So will it be with the resurrection of the dead. The body that is sown is perishable, it is raised imperishable; it is sown in dishonor, it is raised in glory; it is sown in weakness, it is raised in power; it is sown a natural body, it is raised a spiritual body. I Corinthians 15: 42-44

As the famous sermon goes, “It’s Friday, but Sunday’s coming!” Our mortal bodies can be compared to a seed which bears little resemblance to the mature plant into which it will grow. Now we groan with all creation, but resurrection day is coming when the perishable will put on the imperishable and the mortal will put on immortality. Therefore we have hope.

Why is there a resurrection day? The simple answer to the reason for resurrection is that we will be raised just as Jesus was raised. Jesus the first fruits, then all those who belong to him. The more profound answer is that we are raised to demonstrate Christ’s victory over death. “For he must reign until he has put all his enemies under his feet. The last enemy to be destroyed is death.”

What will happen on resurrection day? 1) Whether living or already dead, we shall all be changed in a moment, in a twinkling of the eye.

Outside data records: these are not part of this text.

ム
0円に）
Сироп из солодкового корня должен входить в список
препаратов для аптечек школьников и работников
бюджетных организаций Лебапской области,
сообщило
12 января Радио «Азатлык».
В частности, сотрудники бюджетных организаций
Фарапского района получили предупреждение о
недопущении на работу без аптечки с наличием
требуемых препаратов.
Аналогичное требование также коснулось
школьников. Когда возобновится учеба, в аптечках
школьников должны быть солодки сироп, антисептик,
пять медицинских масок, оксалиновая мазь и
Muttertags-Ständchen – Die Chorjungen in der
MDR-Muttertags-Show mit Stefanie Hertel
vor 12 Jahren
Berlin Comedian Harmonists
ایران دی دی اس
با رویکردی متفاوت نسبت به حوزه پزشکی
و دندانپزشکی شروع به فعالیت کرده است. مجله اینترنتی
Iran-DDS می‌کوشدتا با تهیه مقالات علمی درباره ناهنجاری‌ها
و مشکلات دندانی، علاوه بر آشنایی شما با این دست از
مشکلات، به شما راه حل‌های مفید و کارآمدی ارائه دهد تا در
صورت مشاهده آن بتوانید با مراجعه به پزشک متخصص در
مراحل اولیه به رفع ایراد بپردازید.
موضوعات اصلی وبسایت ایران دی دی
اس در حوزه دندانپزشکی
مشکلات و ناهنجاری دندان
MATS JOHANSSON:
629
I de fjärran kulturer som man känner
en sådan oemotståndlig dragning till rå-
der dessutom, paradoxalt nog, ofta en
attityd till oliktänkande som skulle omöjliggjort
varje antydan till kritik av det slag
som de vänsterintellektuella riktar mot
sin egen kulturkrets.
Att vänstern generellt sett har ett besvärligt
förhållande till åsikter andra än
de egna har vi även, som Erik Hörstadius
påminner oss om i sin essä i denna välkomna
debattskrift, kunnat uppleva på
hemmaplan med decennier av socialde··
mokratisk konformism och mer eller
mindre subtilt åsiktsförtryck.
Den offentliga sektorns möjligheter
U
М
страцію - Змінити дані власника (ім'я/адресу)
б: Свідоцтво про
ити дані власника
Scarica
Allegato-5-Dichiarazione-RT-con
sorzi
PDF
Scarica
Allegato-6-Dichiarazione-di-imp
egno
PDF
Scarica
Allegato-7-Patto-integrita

Our souls are already immortal, but on that day our bodies will be made immortal and fitted for eternity as well. 2) We shall become like Jesus, for we shall see him as he is. (I John 3:2) 3) We shall meet Jesus in the air and be with him forevermore. (I Thess. 4:17) 4) We shall become like angels, and sons of God. (Luke 20: 34-38) 5) We shall receive eternal life, glory (which can include such things as beauty and perfection), power exceeding that of our current mortal bodies, and a spiritual nature that contrasts with our current merely physical nature.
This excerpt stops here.